Il ne pouvait que faire faux
Au fond, Alain Berset se retrouve un peu piégé: quoi qu’il fasse, cela sera retenu contre lui: un Alain Berset qui ne vient pas, c’est un Alain Berset qui se croit au-dessus de la mêlée, un Alain Berset qui vient, mais qui reste vissé à son siège, c’est un Alain Berset qui ne sait pas se lâcher et qui est là pour de mauvaises raisons, un Alain Berset qui fume et qui boit, c’est un Alain Berset qui n’assume pas ses responsabilités de Ministre de la santé jusqu’en décembre prochain.
Drôle de société que la nôtre qui chercher à diviniser le personnel politique pour mieux lui reprocher ensuite d’être normal. Ce d’autant que, férus d’injonctions contradictoires, nous voudrions aussi que nos politiciens nous ressemblent, qu’ils suivent les instructions de l’équipage (mais pas toujours, comme nous) et qu’ils sachent vivre.

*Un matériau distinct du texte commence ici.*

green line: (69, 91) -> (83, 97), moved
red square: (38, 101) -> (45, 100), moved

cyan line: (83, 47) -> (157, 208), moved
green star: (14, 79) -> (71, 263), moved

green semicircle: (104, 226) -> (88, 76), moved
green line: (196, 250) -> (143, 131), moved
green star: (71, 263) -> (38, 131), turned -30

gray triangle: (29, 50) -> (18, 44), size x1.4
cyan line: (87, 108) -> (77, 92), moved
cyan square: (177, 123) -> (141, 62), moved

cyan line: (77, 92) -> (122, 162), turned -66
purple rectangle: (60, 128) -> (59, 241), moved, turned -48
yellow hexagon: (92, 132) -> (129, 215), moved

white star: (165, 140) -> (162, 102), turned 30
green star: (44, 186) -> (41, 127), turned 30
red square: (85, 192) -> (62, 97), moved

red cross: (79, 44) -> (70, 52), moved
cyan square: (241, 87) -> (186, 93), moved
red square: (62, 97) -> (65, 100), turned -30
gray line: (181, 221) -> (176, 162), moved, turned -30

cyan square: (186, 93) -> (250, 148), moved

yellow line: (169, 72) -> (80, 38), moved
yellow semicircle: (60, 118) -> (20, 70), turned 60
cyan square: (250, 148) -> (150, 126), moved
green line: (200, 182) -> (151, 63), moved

Cette affaire, symptomatique des temps actuels, en convoque une autre, hexagonale cette fois: l’affaire dite de la bière macronienne, laquelle voyait le président Macron aux prises avec une Corona bien fraîche, bue cul sec dans les vestiaires des rugbymen toulousains, sous les applaudissements nourris. Respect de la tradition pour les uns, masculinité toxique pour les autres, il n’en fallait pas davantage pour déclencher une bonne controverse à la mode du pays. Là encore, le président Macron ne pouvait faire que faux: s’il ne buvait pas la bière, il ne respectait pas les traditions et n’était au fond pas très bon camarade de banc, s’il le faisait, il était un vilain boomer et il encourageait la consommation d’alcool, double culpabilité s’il en est.
Bien entendu, les deux affaires dont il est question relèvent, à tout le moins en partie, d’une forme de communication politique et, à ce titre, doivent laisser libre cours aux commentaires et aux critiques : la démocratie se nourrit aussi des guerres picrocholines. Reste que, parfois, on n’a qu’une envie, appeler Jacques Chirac, lui dire qu’ils sont devenus fous et aller refaire le monde, les pieds sur la table, et avec lui, en fumant une clope et en sifflant une Corona.